Social networking? There is Google+. (And Orkut, if you live in Brazil. And Wave and Buzz, which thankfully never took hold.) I know folks who love it and use it and profit from it greatly. I am not one of them. Facebook and LinkedIn are fine by me and enough work to keep up with them.
Photos? Google bought Picasa and has been dismantling it over time, making their offering less compelling for sharing photos online and wanting folks to use Google+ for this purpose.
Phones? Android is now the dominant smartphone player in the world.
Browsers? There is Chrome. I still try to resist, using the other ones.
Are you sensing a trend? Google isn’t as good at incorporating a small development group into the ‘Plex. Their offerings often lag behind the competition, even when the small dev groups are ahead of the market. As James Whittaker, one former Googler has said:
“The Google I was passionate about was a technology company that empowered its employees to innovate. The Google I left was an advertising company with a single corporate-mandated focus.”
Google now competes in so many places that many of my colleagues are moving to de-Google their online lives. And they are finding that the effort is considerable. Mainly because Google is like the Borg: it wants to assimilate your online life.

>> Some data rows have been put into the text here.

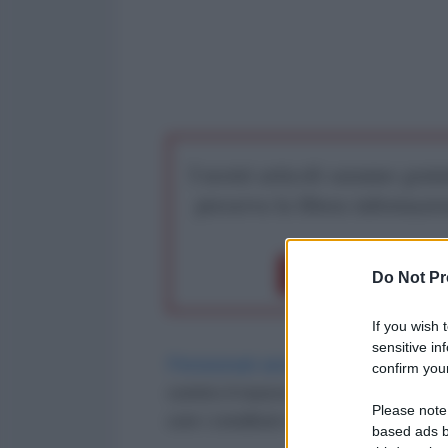
I nostri articoli saranno gratu
preserva la libera infor
Dona 1€
Don
Do Not Pr
If you wish 
sensitive in
Pensionati arrabbiati
hanno affolla
confirm your
contro il nuovo piano di austerit
Please note
con i creditori della Grecia.
based ads b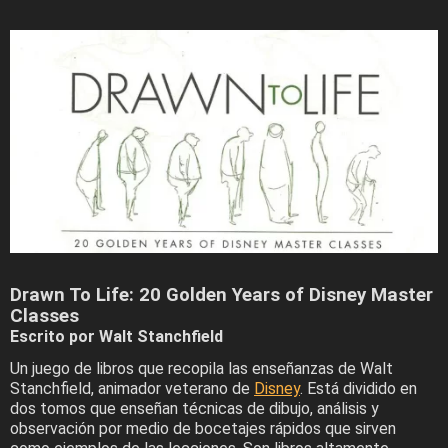
Drawn To Life: 20 Golden Years of Disney Master
Classes
Escrito por Walt Stanchfield
Un juego de libros que recopila las enseñanzas de Walt
Stanchfield, animador veterano de
Disney
. Está dividido en
dos tomos que enseñan técnicas de dibujo, análisis y
observación por medio de bocetajes rápidos que sirven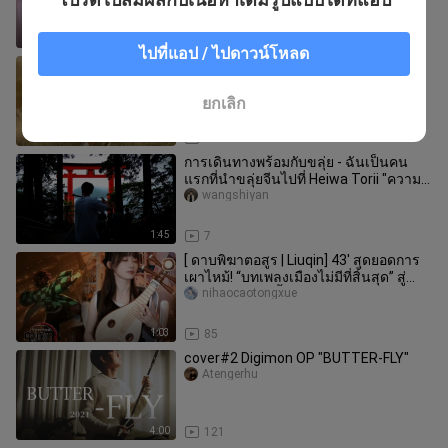
3:26
48
ไปที่แอป / ไปดาวน์โหลด
เล่นกู่เจิงคัฟเวอร์เพลง See You Again -
Wiz Khalifa ft. Charlie Puth
Tianranpiナレーション
ยกเลิก
3:54
22.5K
การเดินทางพร้อมกับขลุ่ย - ฉันเป็นคน
แรกที่นำขลุ่ยจีนไปที่ Heiwa Torii "ความ
คิดข้ามเวลาและอวกาศ"
wangshiyan
1:45
7
[ ดาบพิฆาตอสูร | Liuqin] 43' สุดยอดการ
เผาไหม้! “บทเพลงเมืองไม่มีที่สิ้นสุด” สู่
ปราสาทอินฟินิตี้
nihaocaotongxue
1:03
85
cover#2 Digimon OP "BUTTER-FLY"
Atengerhu
4:00
121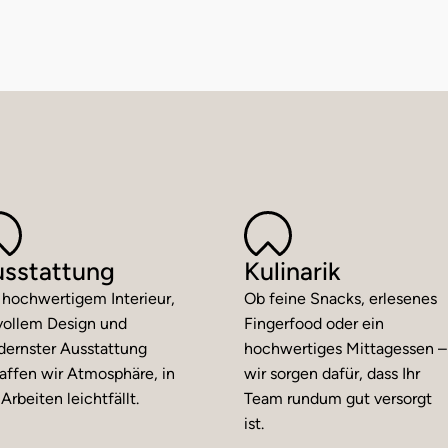
sstattung
Kulinarik
 hochwertigem Interieur,
Ob feine Snacks, erlesenes
lvollem Design und
Fingerfood oder ein
ernster Ausstattung
hochwertiges Mittagessen –
affen wir Atmosphäre, in
wir sorgen dafür, dass Ihr
 Arbeiten leichtfällt.
Team rundum gut versorgt
ist.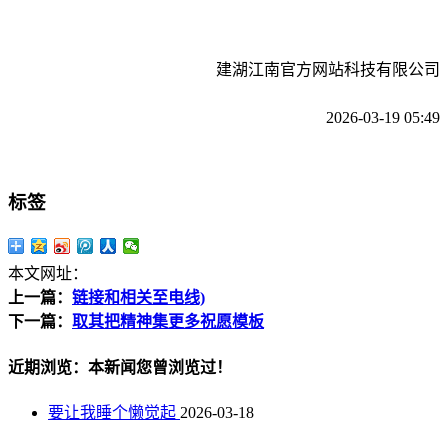
建湖江南官方网站科技有限公司
2026-03-19 05:49
标签
本文网址：
上一篇：
链接和相关至电线)
下一篇：
取其把精神集更多祝愿模板
近期浏览：本新闻您曾浏览过！
要让我睡个懒觉起
2026-03-18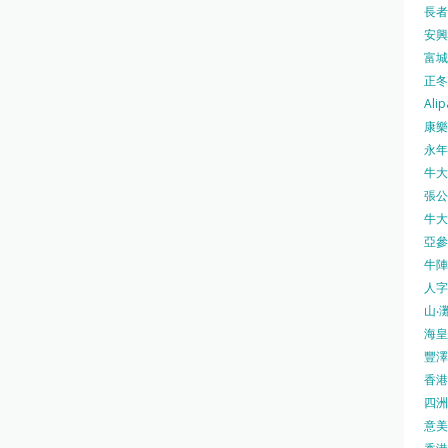
長者安
安興號
富城火
正冬火
Alip
康樂
永年士
牛大帥
張公館
牛大人
亞參
牛陣 
人字
山‧灘
海皇 
豐澤 
香港房
四洲 
意美廚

It does this through the Google Account. Take a look for a moment at accounts.google.com. You can see an impressive amount of information about your online activities, if you allow Google to do so. If I choose to, all of my social media posts of Twitter are tied to my account. All of my searches are saved in their archives, if I turn that option on. And the number of options of what to reveal to the world and what not are as complex and ever changing as the equivalent Facebook choices.
There are options presented as a way to “improve my search experience” and accuracy, and I am sure that they do. Trouble is, I have no idea if they are also adding to the things that Google can track about my online life. My guess is that they do, which totally creeps me out.
Where do we go from here? I don’t honestly know. I am not prepared to entirely de-Google my life yet, although I do keep in mind some of the alternatives and watch what they are doing. I do think Google has gotten more evil over time, and is seeing some of their best and brightest engineering talent leave for other places as their own frustrations increase. It is too bad, because we all had such high hopes for them.